What you will do: Every line of the entries with the word "Google" in it should be shown.
Given entries START
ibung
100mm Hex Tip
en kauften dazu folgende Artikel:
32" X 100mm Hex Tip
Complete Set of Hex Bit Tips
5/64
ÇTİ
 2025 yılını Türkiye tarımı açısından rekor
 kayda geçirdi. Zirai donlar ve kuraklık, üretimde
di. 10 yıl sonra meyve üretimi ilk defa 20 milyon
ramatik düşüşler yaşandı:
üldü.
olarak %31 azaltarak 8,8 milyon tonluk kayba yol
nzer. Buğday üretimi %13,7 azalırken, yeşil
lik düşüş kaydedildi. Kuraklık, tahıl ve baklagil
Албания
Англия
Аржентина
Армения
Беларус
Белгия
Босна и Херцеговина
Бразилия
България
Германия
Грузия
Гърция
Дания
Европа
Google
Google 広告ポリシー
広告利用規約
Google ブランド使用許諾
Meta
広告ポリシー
Given entries END
Given entries START
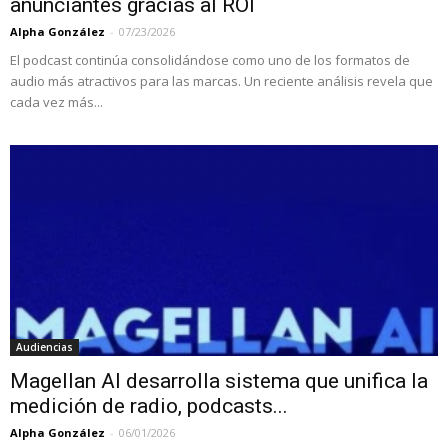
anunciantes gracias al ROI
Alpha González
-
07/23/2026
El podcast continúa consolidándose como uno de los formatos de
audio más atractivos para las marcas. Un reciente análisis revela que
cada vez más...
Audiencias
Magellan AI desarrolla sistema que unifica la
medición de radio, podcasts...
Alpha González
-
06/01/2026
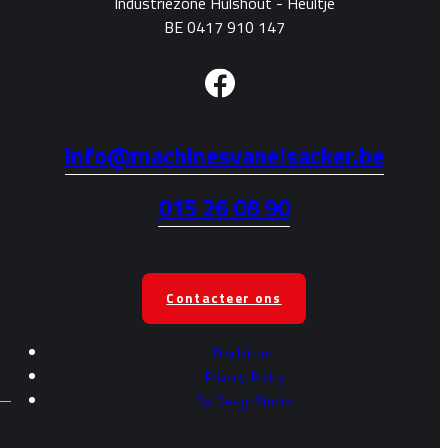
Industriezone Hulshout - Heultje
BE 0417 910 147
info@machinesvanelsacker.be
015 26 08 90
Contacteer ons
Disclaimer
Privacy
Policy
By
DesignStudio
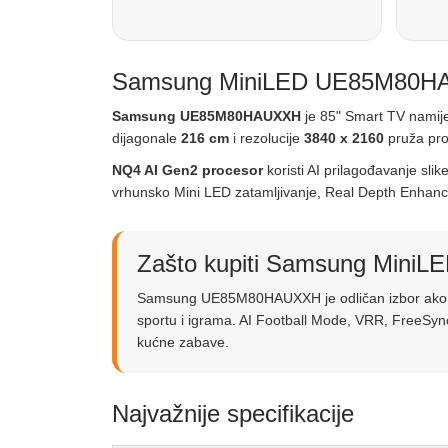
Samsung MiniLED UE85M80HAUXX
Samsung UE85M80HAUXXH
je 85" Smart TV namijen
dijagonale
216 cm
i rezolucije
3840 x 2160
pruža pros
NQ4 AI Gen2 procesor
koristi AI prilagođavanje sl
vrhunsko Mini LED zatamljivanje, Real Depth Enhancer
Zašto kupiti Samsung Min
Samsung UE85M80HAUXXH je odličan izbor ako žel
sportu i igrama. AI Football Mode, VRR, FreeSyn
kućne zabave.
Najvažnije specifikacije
Given entries END
Your solution:
Google
Google 広告ポリシー
Google ブランド使用許諾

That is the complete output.